Three key things from Wales v England
SIX NATIONS ANALYSES: Wales stormed back in the second half to beat England 21-13 and keep alive their hopes of winning the Six Nations Grand Slam whilst dashing their opponents’ aspirations of a second one under Eddie Jones.
AFP picked out three key things from the match which also saw Wales post a national record 12th successive win:
Liam Williams said he and his Welsh teammates always knew they were a great side but if there was one player that stood out in both halves it was the full-back. With Leigh Halfpenny missing due to concussion Williams stepped up both in defence and attack, which more than made up for him not being able to kick at goal, a weapon that Halfpenny has in his locker.
The Saracens flyer was Wales’ most effective attacker in the first half but his coolness under the high ball that England had used to unnerve the Irish and then the French, made a decisive difference. It made their opponents look one dimensional in attack, two weeks after easily notching up 44 points against France.
The 27-year-old went close to a deserved try in the dying minutes – Jack Nowell’s excellent tackle denying him – and then a wonderful up and under which he also out-jumped the England defender and caught himself summed up a stupendous performance. With Halfpenny due to make his long-awaited comeback from concussion issues on Sunday it could be a very tough call for Gatland ahead of the Scotland game in a fortnight’s time.
Manu Tuilagi showed in one flash in the second-half what might have been as he cut a swathe through the Welsh defence only to be brought to ground. However, there was too little of that sort of bulldozing incisive running from the Leicester star, who found himself rarely with the ball in hand.
The 27-year-old may have had his head turned and focus distracted by the headlines during the week of a lucrative end of season move to big spenders Racing 92. He will need to refocus for the next clash with Italy – and also direct some of the fire he showed in grabbing Liam Williams round the throat into more productive ways on the pitch.
Scars of the past haunt England
The assured displays of the first two games made it look like England were back in the pomp of Eddie Jones’s first couple of years in charge but this display showed that the mental scars of last year’s poor series of results remain. Reasonably comfortable at half-time as their 10-3 lead gave them a good enough base to push on.

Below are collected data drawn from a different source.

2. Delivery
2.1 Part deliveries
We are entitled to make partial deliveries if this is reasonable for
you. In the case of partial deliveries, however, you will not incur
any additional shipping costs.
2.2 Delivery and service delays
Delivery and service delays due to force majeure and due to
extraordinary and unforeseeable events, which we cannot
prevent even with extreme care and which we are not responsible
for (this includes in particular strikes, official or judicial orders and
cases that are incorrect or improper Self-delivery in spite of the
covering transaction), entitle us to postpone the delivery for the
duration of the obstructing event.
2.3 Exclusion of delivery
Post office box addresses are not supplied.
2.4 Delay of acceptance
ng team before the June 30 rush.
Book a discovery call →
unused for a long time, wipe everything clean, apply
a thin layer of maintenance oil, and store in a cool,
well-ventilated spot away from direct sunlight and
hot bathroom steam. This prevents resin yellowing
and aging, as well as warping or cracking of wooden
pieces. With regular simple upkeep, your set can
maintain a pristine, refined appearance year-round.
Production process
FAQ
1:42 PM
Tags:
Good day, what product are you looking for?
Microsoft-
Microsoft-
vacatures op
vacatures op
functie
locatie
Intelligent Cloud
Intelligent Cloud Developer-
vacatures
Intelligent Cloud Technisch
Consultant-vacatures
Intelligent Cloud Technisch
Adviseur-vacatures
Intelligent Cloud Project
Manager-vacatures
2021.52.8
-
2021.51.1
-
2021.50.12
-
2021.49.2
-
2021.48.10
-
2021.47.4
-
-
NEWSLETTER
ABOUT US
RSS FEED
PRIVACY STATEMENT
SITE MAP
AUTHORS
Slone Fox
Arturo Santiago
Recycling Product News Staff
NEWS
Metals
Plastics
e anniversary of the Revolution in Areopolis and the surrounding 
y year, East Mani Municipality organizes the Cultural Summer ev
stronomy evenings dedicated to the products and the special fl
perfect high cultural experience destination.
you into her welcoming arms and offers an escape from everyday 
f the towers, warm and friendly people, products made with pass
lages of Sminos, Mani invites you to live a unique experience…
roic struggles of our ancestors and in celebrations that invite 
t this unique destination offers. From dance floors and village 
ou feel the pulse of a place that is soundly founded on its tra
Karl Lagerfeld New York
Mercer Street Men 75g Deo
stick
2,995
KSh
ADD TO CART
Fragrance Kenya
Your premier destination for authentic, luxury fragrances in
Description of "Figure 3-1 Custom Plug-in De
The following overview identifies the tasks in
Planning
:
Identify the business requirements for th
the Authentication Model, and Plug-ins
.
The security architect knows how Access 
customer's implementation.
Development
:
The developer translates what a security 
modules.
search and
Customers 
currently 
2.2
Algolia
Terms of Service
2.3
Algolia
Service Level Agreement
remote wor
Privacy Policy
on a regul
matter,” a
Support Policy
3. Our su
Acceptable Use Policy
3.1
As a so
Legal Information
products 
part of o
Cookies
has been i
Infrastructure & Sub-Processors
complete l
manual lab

However, as Wales upped their performance so doubts crept into England with prop Kyle Sinckler’s dubious temperament cracking and having been a ferocious tackler in the first-half his sudden descent into niggly fouls sounded the alarms. Perhaps nothing symbolised this more than their captain and previously indomitable Owen Farrell kicking straight into touch. Maybe, fortunately, they have Italy next up although another tough test might have suited them better to see if they could weather the mental doubts that must have crept back in.